The game being played is no longer the one the normies are familiar with. A lot of this is thanks to the likes of those anti-Trump demonstrators and the Black Lives Matter crowd.
In normal times, Trump’s brash, assertive brand of interpersonal communication — as straight (and briskly refreshing) as a Hebridean wind — would probably ruffle too many normie feathers over the long haul to actually win, and the nascent revolution he represents would have to skip a generation.
But with constant scenes of violence by thuggish leftists and non-Whites against people who look exactly like the American median voter, the brusque edges of Trump’s persona catch the light in an altogether different way, emitting instead a halo of invincibility.
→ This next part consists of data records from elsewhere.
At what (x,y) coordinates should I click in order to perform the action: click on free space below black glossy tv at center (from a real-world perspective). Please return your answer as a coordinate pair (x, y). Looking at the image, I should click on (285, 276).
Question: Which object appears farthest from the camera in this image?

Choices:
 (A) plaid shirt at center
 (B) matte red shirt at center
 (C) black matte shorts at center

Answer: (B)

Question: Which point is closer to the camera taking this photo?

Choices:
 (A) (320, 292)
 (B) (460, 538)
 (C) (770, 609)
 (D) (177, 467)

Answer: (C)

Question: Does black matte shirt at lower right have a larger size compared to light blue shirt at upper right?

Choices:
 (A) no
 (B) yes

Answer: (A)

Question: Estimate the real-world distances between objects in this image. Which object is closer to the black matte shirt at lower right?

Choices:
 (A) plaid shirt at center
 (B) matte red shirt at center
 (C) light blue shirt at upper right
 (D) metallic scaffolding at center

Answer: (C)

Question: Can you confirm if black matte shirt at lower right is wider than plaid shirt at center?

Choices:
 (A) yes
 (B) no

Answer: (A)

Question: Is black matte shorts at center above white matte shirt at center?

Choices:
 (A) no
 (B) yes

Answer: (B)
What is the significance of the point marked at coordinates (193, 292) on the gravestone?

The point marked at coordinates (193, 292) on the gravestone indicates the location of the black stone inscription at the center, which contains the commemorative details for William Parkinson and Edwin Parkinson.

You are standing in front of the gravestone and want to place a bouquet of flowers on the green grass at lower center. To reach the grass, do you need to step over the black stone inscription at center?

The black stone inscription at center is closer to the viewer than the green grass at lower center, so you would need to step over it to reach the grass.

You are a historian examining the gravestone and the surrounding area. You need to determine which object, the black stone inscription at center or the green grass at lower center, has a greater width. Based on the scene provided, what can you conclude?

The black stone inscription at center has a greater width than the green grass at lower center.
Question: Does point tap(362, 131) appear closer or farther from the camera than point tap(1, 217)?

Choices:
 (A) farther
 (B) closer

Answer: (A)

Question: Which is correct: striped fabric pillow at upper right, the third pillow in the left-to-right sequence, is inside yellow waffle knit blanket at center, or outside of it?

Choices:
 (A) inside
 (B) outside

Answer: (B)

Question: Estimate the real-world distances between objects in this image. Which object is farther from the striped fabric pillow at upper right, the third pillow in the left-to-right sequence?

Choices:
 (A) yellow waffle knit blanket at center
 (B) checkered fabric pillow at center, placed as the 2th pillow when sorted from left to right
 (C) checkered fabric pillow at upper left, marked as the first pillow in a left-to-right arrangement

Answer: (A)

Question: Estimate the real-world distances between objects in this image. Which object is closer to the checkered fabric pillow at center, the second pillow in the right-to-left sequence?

The normie voter generally just wants things to tick along nicely — so that the banal business of shopping, family growing, and mildly nauseating job can take place without too many interruptions. But, for a long time, there has been a growing sense of unease and disquiet in this usually bovine mass that things have not been going well. There have been constant signs — little things like grown men demanding entrance to their daughters’ restrooms as a right, and bigger things like rapid demographic change all around them. But, despite all this, they have slogged on, pushing one thing out of their minds after another. They have always subscribed to the view that ignoring things makes them go away.
It is easy to be contemptuous of the masses and their slow, timid ways, but their instincts and nature have a certain utility, namely to avoid low-return conflicts and focus on banal goods. Treated in the right way these tendencies can have a lot of social virtue. It is a sign of how diseased our present society has become that they no longer do.
But while normies, as a rule, veer away from dangers and challenges, and err on the side of unctuous smarm and disingenuous civility when it comes to choosing Presidential candidates, they are by no means attached to a single unvarying course of action. They are also capable of more animated responses when it becomes apparent that this is the necessary course.
We see this already with many Trump supporters, most of whom are just semi-redpilled normies, and we will see it with more conservatives, Christians, or people of the “middling sort” who initially “didn’t quite care” for Donald Trump’s tone, as they see Mexican mobs egging White women and Black Lives Matter activists trying to cripple police horses.
The often repeated analogy with 1968, when Black and Leftist violence contributed to the Nixon landslide, is a good one. Once again, a fight started by leftists will finish at the ballot boxes in their utter defeat. Let us hope that this time the defeat runs even deeper, to the very roots of the Left. It is part of the work of the Alt Right to ensure that it does.